San Francisco Forest Alliance (SFFA) is a 501(c)4 not-for-profit organization with a mission of inclusive environmentalism. SFFA fights to protect our environment through outreach and providing information. SFFA opposes the unnecessary destruction of trees, opposes the use of toxic herbicides in parks and public lands, and supports public access to our parks and conservation of our tree canopy.
With permission, Conservation Sense and Nonsense is republishing SFFAs annual report on pesticide use by San Francisco’s Recreation and Park Department. The report separates pesticide use in so-called “natural areas” from other park areas and finds that most pesticides are used in “natural areas.” Conservation Sense and Nonsense is grateful to SFFA for compiling and reporting this important information.

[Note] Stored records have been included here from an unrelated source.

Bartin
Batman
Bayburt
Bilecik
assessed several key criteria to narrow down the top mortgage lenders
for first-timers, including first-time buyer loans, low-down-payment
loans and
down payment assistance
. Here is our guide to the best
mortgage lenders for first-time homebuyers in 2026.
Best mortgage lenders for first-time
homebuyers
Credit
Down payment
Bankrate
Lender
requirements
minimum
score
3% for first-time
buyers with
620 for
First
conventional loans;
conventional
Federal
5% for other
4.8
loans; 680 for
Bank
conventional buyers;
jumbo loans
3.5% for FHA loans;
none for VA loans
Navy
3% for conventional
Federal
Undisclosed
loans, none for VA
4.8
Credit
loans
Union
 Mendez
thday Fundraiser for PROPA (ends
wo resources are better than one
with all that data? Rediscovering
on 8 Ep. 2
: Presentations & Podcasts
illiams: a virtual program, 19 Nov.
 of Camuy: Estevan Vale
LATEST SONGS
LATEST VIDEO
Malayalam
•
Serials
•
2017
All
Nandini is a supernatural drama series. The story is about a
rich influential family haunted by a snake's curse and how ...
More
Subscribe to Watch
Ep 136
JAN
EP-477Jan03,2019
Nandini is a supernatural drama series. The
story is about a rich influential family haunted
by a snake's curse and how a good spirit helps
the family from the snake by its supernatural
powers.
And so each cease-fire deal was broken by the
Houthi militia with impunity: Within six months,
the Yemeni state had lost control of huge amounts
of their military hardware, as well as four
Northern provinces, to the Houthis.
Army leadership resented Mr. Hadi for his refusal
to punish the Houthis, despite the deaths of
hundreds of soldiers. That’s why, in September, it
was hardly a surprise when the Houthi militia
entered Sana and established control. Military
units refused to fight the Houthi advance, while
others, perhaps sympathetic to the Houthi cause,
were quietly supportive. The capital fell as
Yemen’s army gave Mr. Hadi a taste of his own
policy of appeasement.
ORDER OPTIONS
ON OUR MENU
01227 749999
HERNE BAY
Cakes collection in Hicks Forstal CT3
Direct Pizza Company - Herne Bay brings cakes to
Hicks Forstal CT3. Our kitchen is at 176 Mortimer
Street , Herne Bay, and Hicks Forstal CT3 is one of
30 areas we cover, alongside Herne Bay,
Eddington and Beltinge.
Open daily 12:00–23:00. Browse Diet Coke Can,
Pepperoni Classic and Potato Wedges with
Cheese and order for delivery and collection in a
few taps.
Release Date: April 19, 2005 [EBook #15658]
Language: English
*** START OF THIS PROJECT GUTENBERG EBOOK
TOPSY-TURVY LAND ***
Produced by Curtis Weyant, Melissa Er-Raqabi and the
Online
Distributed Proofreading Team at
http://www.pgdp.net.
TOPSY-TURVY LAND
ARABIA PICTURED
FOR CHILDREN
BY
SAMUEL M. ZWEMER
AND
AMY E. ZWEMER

Conservation Sense and Nonsense follows pesticide use by the East Bay Regional Park District (EBRPD), where the pattern of pesticide use is similar to San Francisco’s Recreation and Park Department. EBRPD has restricted spraying of glyphosate pesticides in developed areas of the park while continuing to use pesticides in naturalized areas to eradicate non-native plants. In other words, most pesticide use in the public parks of the San Francisco Bay Area is devoted to eradicating non-native plants.

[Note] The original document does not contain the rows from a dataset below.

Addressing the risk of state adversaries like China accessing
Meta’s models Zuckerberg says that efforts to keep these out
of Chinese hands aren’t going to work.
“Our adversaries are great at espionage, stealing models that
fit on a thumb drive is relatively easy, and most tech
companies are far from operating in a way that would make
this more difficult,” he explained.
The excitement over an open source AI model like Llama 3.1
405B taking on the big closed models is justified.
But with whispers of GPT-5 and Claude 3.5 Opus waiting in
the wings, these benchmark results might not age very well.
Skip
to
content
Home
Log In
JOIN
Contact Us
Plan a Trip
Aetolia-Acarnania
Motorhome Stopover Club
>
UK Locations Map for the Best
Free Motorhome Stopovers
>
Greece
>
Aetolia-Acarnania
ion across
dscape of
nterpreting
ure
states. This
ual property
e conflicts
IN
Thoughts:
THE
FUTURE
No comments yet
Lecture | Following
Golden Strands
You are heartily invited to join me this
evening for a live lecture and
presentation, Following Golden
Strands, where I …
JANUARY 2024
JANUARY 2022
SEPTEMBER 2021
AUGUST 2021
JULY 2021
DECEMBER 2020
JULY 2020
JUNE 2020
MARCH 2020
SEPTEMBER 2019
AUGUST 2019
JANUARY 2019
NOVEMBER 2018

Conservation Sense and Nonsense
As we usually do, we compiled the pesticide usage data for San Francisco Recreation and Parks Department for 2021. (We exclude Harding Park – but not the other golf courses – from this analysis because it’s externally-managed under a PGA contract to be kept tournament-ready at all times.) We’re pleased to note that SFRPD has reduced its pesticide usage in comparison to 2020 and 2019.

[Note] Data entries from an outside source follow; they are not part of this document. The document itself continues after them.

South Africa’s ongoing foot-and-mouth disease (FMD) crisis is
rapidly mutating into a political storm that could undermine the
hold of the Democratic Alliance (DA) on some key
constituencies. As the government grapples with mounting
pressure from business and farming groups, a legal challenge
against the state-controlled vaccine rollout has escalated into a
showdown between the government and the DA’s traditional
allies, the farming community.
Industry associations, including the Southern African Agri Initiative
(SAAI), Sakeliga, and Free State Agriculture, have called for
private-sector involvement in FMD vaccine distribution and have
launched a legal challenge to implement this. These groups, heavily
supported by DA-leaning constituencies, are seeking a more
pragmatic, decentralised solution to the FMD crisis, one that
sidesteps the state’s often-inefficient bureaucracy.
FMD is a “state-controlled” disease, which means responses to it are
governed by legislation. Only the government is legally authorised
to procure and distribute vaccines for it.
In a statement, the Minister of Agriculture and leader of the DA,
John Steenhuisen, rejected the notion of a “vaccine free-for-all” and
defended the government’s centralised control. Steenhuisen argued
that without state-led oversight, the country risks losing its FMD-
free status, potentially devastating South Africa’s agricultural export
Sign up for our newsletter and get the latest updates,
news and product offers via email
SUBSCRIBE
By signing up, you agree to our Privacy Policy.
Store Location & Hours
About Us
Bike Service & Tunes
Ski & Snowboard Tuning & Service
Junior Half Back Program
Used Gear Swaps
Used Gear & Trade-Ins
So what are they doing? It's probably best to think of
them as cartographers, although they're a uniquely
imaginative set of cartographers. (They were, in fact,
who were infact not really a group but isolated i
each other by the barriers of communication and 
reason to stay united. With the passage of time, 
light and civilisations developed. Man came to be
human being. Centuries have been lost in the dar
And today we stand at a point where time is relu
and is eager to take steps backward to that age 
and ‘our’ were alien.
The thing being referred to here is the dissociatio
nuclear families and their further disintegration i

NATIVE PLANT AREAS USE MORE OF THESE TOXIC HERBICIDES
But this is not true of the Natural Resources Division (this includes PUC areas managed in the same way – i.e. use of toxic herbicides against plants they dislike). Their usage has risen and is the highest it’s ever been from 2016.
The Natural Resources Department (NRD, formerly the Natural Areas Program or NAP) is the entity that is trying to bring “native” plants to more than a thousand acres of our parks, cuts down trees and restricts access to people and their pets. NRD, which accounts for perhaps a fourth of the land area, used over 70% of the pesticides measured as active ingredients in fluid ounces.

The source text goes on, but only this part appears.